The US economy is less vulnerable to these factors and will therefore intensify its inflationary dissociation from the rest of the world.

While the Fed cannot afford to be patient, the onset of monetary normalization will bring new risks to financial markets, given the demanding valuations of domestic assets.

The European economy is experiencing rising energy import bills and reliance on global manufacturing supply chains, which continue to be affected by the pandemic. However, unlike the United States, it will benefit from the positive fiscal stimulus associated with the NGEU plan.

Considering the ongoing adjustment of your real estate sector, China continues to need to export at a sustained pace to maintain adequate GDP growth. Therefore, Beijing will continue to slow the appreciation of the yuan by accumulating assets denominated in foreign currencies. These assets will be recycled, to a large extent, in the US Treasury bill market, thus slowing the Fed’s monetary normalization efforts. China will come under pressure from the United States to implement a more ambitious stimulus policy during 2022.

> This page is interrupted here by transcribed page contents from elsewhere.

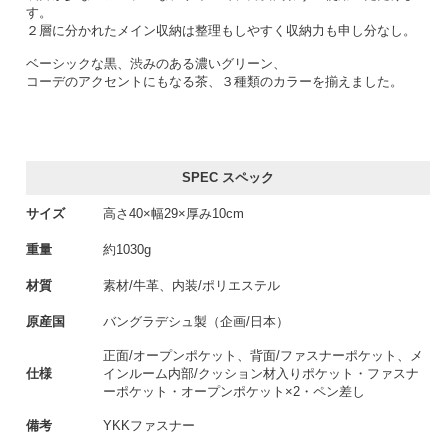
す。
２層に分かれたメイン収納は整理もしやすく収納力も申し分なし。
ベーシックな黒、渋みのある濃いグリーン、
コーデのアクセントにもなる茶、３種類のカラーを揃えました。
SPEC スペック
サイズ
高さ40×幅29×厚み10cm
重量
約1030g
材質
素材/牛革、内装/ポリエステル
原産国
バングラデシュ製（企画/日本）
正面/オープンポケット、背面/ファスナーポケット、メ
仕様
インルーム内部/クッション材入りポケット・ファスナ
ーポケット・オープンポケット×2・ペン差し
備考
YKKファスナー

Allocation and investment strategy

In the area of ​​equities, we focus on long-term growth companies with good visibilitythat is, they are not excessively dependent on the business cycle and are able to transfer cost-induced inflation without reducing their activity.

In reference to fixed rentWe selectively seek corporate bonds with attractive yields and whose business models have not been severely affected. This is a necessary characteristic in a context of abundant liquidity and few pricing mechanisms.

For its part, emerging markets offer interesting niches (both in the fixed income and equity markets) to have suffered from orthodox policies applied in China, as well as inflation and the outlook for normalization of US monetary policy.

We have gone from the situation of “infinite quantitative easing” and “lower rates for longer” of a year ago to one of rapid and widespread interest rate hikes around the world. The different economic situation in the different economic blocks requires the application of heterogeneous approaches.

Investors could take on a high degree of credit risk in exchange for a real return close to 0%. This abundant liquidity, coupled with an environment of severe financial repression, means that the pricing mechanism is no longer functioning as in the past. The resulting inefficiencies are positive for active management professionals.